Bild: Boom für Importeure: Weil der Rubel fällt, kaufen viele Russen eingefü…
MOSKAU taz | Die Wechselstubeninhaber überlegten schon am Dienstagvormittag
in den sozialen Medien, wie sie den dreistelligen Rubelkurs, den sie für
den Abend erwarteten, abbilden sollten. Auf den Tafeln war eine zusätzliche
Einheit nicht vorgesehen. Ihre Erwartungen trafen ein: Die drastischen
Maßnahmen der russischen Zentralbank konnten den Rubel-Verfall nicht
aufhalten.
In der Nacht zum Dienstag hatte Russlands Notenbank den Leitzins massiv von
10,5 Prozent auf 17 Prozent angehoben. Damit sollten die Talfahrt des
Rubels und Inflationsrisiken aufgehalten werden. Zwar sprang der Rubel zum
US-Dollar am Morgen zunächst um 9 Prozent nach oben, doch diese Gewinne
schmolzen schnell dahin: Gegen 15 Uhr Ortszeit durchschlug der Rubel
bereits die magische 100-Rubel-Marke für einen Euro. Der US-Dollar kostete
nachmittags 72 Rubel.
Da am Montagnachmittag von der Intervention der Notenbank noch nichts
bekannt war, vermuten russische Beobachter, dass Präsident Wladimir Putin
kurzfristig die Anhebung des Leitzinses verfügt hatte.
Seit Jahresbeginn hat der Rubel gegenüber dem US-Dollar mehr als 60 Prozent
und gegenüber dem Euro rund 55 Prozent an Wert eingebüßt. Finanzexperten
begrüßten die Maßnahme der Notenbank und gaben an, der Schritt sei längst
überfällig gewesen – mittlerweile jedoch auch nicht mehr ausreichend.
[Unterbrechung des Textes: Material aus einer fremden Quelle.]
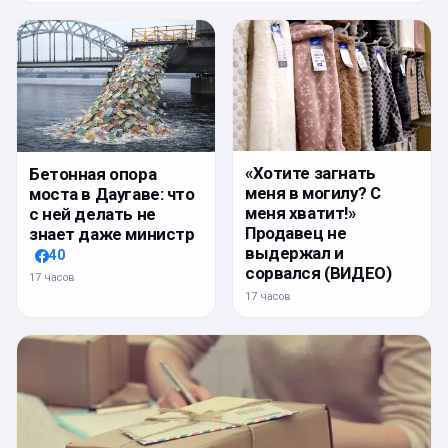
«Хотите загнать
Бетонная опора
меня в могилу? С
моста в Даугаве: что
меня хватит!»
с ней делать не
Продавец не
знает даже министр
выдержал и
40
сорвался (ВИДЕО)
17 часов
17 часов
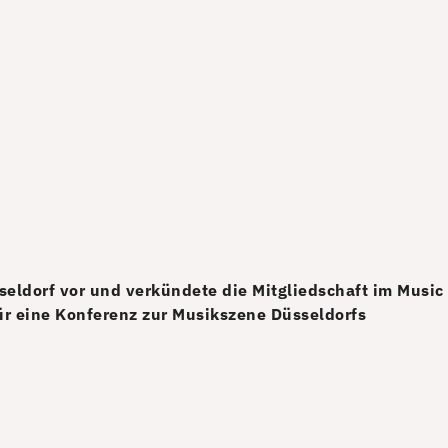
eldorf vor und verkündete die Mitgliedschaft im Music
ür eine Konferenz zur Musikszene Düsseldorfs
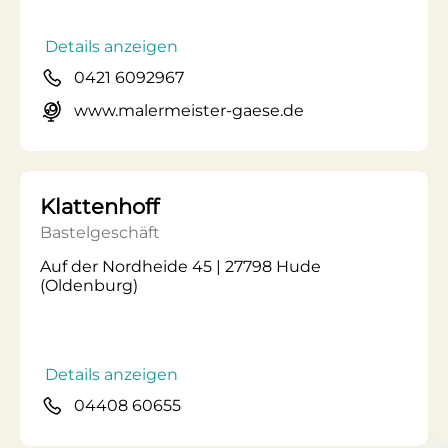
Details anzeigen
0421 6092967
www.malermeister-gaese.de
Klattenhoff
Bastelgeschäft
Auf der Nordheide 45 | 27798 Hude
(Oldenburg)
Details anzeigen
04408 60655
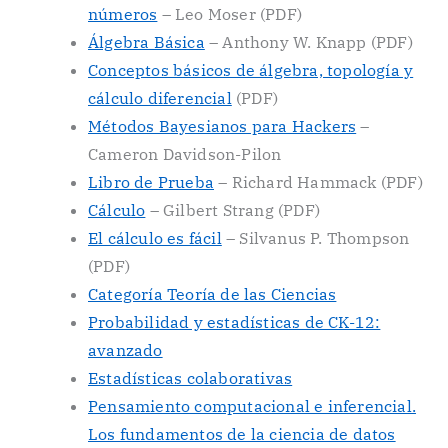
números
– Leo Moser (PDF)
Álgebra Básica
– Anthony W. Knapp (PDF)
Conceptos básicos de álgebra, topología y
cálculo diferencial
(PDF)
Métodos Bayesianos para Hackers
–
Cameron Davidson-Pilon
Libro de Prueba
– Richard Hammack (PDF)
Cálculo
– Gilbert Strang (PDF)
El cálculo es fácil
– Silvanus P. Thompson
(PDF)
Categoría Teoría de las Ciencias
Probabilidad y estadísticas de CK-12:
avanzado
Estadísticas colaborativas
Pensamiento computacional e inferencial.
Los fundamentos de la ciencia de datos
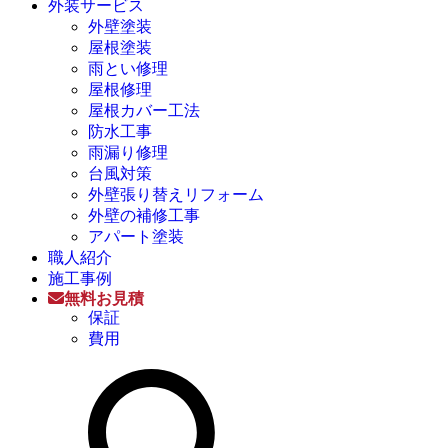
外装サービス
外壁塗装
屋根塗装
雨とい修理
屋根修理
屋根カバー工法
防水工事
雨漏り修理
台風対策
外壁張り替えリフォーム
外壁の補修工事
アパート塗装
職人紹介
施工事例
無料お見積
保証
費用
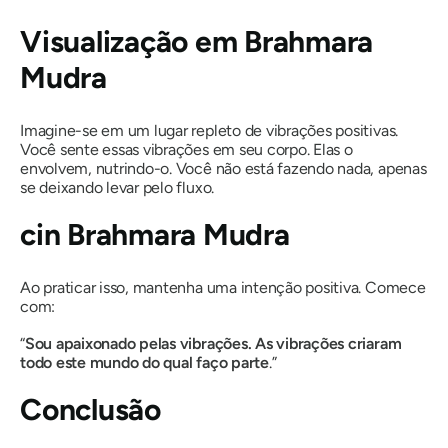
Visualização em
Brahmara
Mudra
Imagine-se em um lugar repleto de vibrações positivas.
Você sente essas vibrações em seu corpo. Elas o
envolvem, nutrindo-o. Você não está fazendo nada, apenas
se deixando levar pelo fluxo.
cin
Brahmara Mudra
Ao praticar isso, mantenha uma intenção positiva. Comece
com:
“
Sou apaixonado pelas vibrações. As vibrações criaram
todo este mundo do qual faço parte
.”
Conclusão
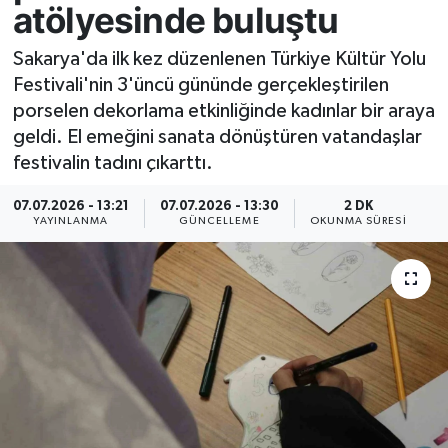
atölyesinde buluştu
Resmi İlan
Sakarya'da ilk kez düzenlenen Türkiye Kültür Yolu
Festivali'nin 3'üncü gününde gerçekleştirilen
Sağlık
porselen dekorlama etkinliğinde kadınlar bir araya
geldi. El emeğini sanata dönüştüren vatandaşlar
Siyaset
festivalin tadını çıkarttı.
Spor
07.07.2026 - 13:21
07.07.2026 - 13:30
2 DK
YAYINLANMA
GÜNCELLEME
OKUNMA SÜRESI
Yaşam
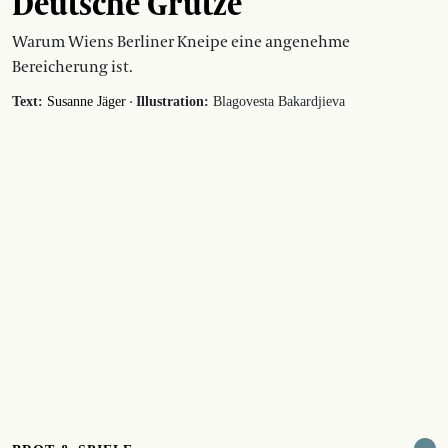
Deutsche Grütze
Warum Wiens Berliner Kneipe eine angenehme
Bereicherung ist.
·
Text:
Susanne Jäger
Illustration:
Blagovesta Bakardjieva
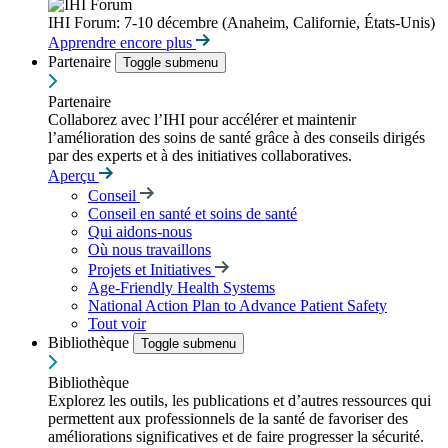
IHI Forum: 7-10 décembre (Anaheim, Californie, États-Unis)
Apprendre encore plus
Partenaire
Toggle submenu
Partenaire
Collaborez avec l’IHI pour accélérer et maintenir
l’amélioration des soins de santé grâce à des conseils dirigés
par des experts et à des initiatives collaboratives.
Aperçu
Conseil
Conseil en santé et soins de santé
Qui aidons-nous
Où nous travaillons
Projets et Initiatives
Age-Friendly Health Systems
National Action Plan to Advance Patient Safety
Tout voir
Bibliothèque
Toggle submenu
Bibliothèque
Explorez les outils, les publications et d’autres ressources qui
permettent aux professionnels de la santé de favoriser des
améliorations significatives et de faire progresser la sécurité.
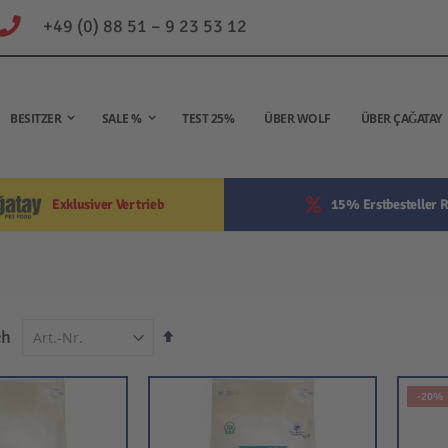
+49 (0) 88 51 – 9 23 53 12
BESITZER
SALE %
TEST 25%
ÜBER WOLF
ÜBER ÇAĞATAY
Exklusiver Vertrieb
15% Erstbesteller R
In
ch
absteigender
Reihenfolge
-20%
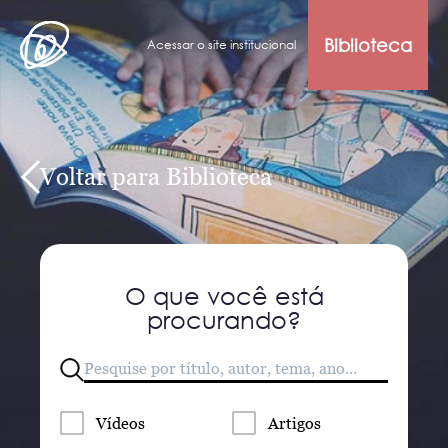
Biblioteca
Acessar o site institucional
Voltar para Biblioteca
O que você está
procurando?
Vídeos
Artigos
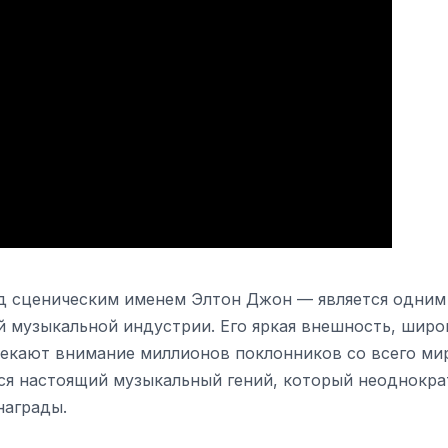
 сценическим именем Элтон Джон — является одним
 музыкальной индустрии. Его яркая внешность, широ
лекают внимание миллионов поклонников со всего мир
ся настоящий музыкальный гений, который неоднокра
награды.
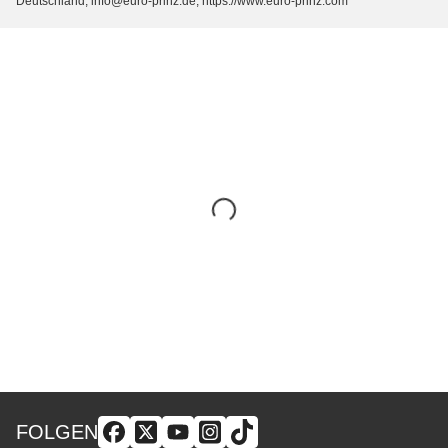
Deutschland, info@euro-prinz.de, https://www.euro-prinz.com
FOLGEN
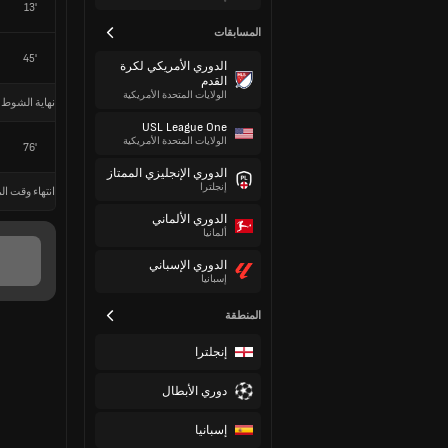
13'
المسابقات
45'
الدوري الأمريكي لكرة
القدم
الولايات المتحدة الأمريكية
نهاية الشوط 
USL League One
الولايات المتحدة الأمريكية
76'
الدوري الإنجليزي الممتاز
إنجلترا
انتهاء وقت الم
الدوري الألماني
ألمانيا
الدوري الإسباني
إسبانيا
المنطقة
إنجلترا
دوري الأبطال
إسبانيا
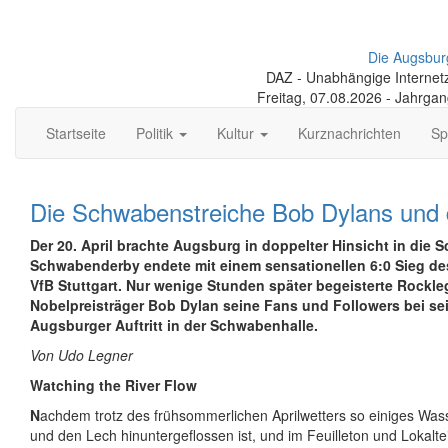
Die Augsbur
DAZ - Unabhängige Internetze
Freitag, 07.08.2026 - Jahrga
Startseite
Politik
Kultur
Kurznachrichten
Sp
Die Schwabenstreiche Bob Dylans und
Der 20. April brachte Augsburg in doppelter Hinsicht in die S
Schwabenderby endete mit einem sensationellen 6:0 Sieg d
VfB Stuttgart. Nur wenige Stunden später begeisterte Rockl
Nobelpreisträger Bob Dylan seine Fans und Followers bei se
Augsburger Auftritt in der Schwabenhalle.
Von Udo Legner
Watching the River Flow
N
achdem trotz des frühsommerlichen Aprilwetters so einiges Was
und den Lech hinuntergeflossen ist, und im Feuilleton und Lokalteil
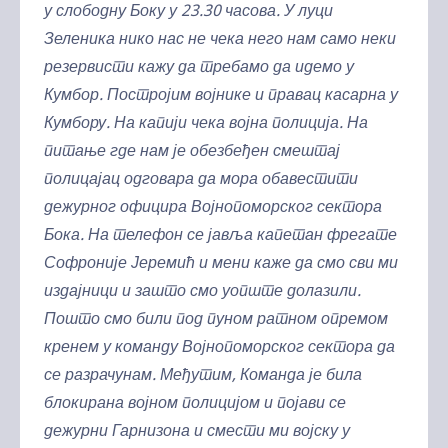
у слободну Боку у 23.30 часова. У луци
Зеленика нико нас не чека него нам само неки
резервисти кажу да требамо да идемо у
Кумбор. Постројим војнике и правац касарна у
Кумбору. На капији чека војна полиција. На
питање где нам је обезбеђен смештај
полицајац одговара да мора обавестити
дежурног официра Војнопоморског сектора
Бока. На телефон се јавља капетан фрегате
Софроније Јеремић и мени каже да смо сви ми
издајници и зашто смо уопште долазили.
Пошто смо били под пуном ратном опремом
кренем у команду Војнопоморског сектора да
се разрачунам. Међутим, Команда је била
блокирана војном полицијом и појави се
дежурни Гарнизона и смести ми војску у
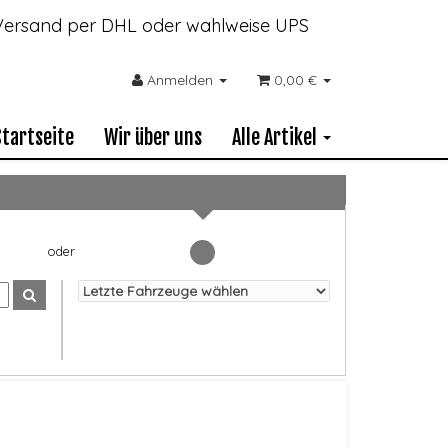
- Versand per DHL oder wahlweise UPS
Anmelden
0,00 €
Startseite
Wir über uns
Alle Artikel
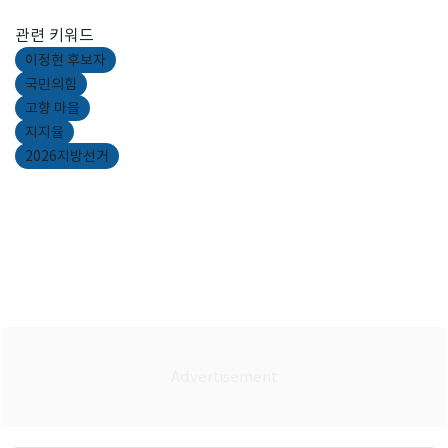
관련 키워드
이정현 후보자
국민의힘
고향 마을
지지율
2026지방선거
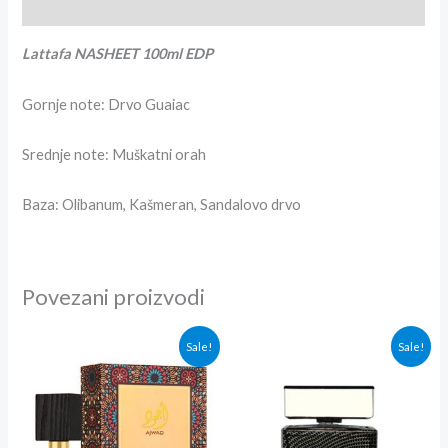
Recenzije (0)
Lattafa NASHEET 100ml EDP
Gornje note: Drvo Guaiac
Srednje note: Muškatni orah
Baza: Olibanum, Kašmeran, Sandalovo drvo
Povezani proizvodi
Originalna
Trenutna
Originalna
Trenutna
Sale!
Sale!
cena
cena
cena
cena
je
je:
je
je:
bila:
3,600.00rsd.
bila:
3,300.00r
3,800.00rsd.
3,600.00rsd.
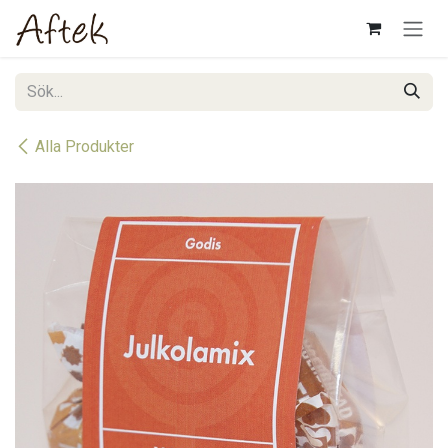
Hoppa till innehåll
Alla Produkter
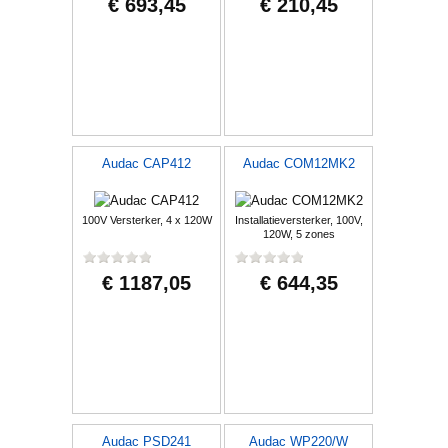
€ 693,45
€ 210,45
Audac CAP412
Audac COM12MK2
100V Versterker, 4 x 120W
Installatieversterker, 100V,
120W, 5 zones
€ 1187,05
€ 644,35
Audac PSD241
Audac WP220/W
Kritik an der Zentralbankchefin Elwira Nabiullina war schon in den
vergangenen Wochen immer lauter geworden. Sie sagte, der Zinsschritt sei
vor allem gegen Währungsspekulanten gerichtet und solle die Inflation im
Zaum halten. Die Zentralbankerin gab sich zuversichtlich, dass sich die
Währung bald stabilisieren werde.
## Die heimische Produktion ankurbeln
Nabiullina sah im Kursverfall auch eine Chance für die heimische
Wirtschaft, sich von Importen endgültig abzukoppeln und die heimische
Produktion anzukurbeln. So lautet auch das Mantra des Kreml. Das dürfte
nicht nur aufgrund der begrenzten russischen Industrieproduktion
Schwierigkeiten bereiten, sondern auch wegen des hohen Leitzinses. Der
gefährdet die Konkurrenzfähigkeit der Wirtschaft noch zusätzlich.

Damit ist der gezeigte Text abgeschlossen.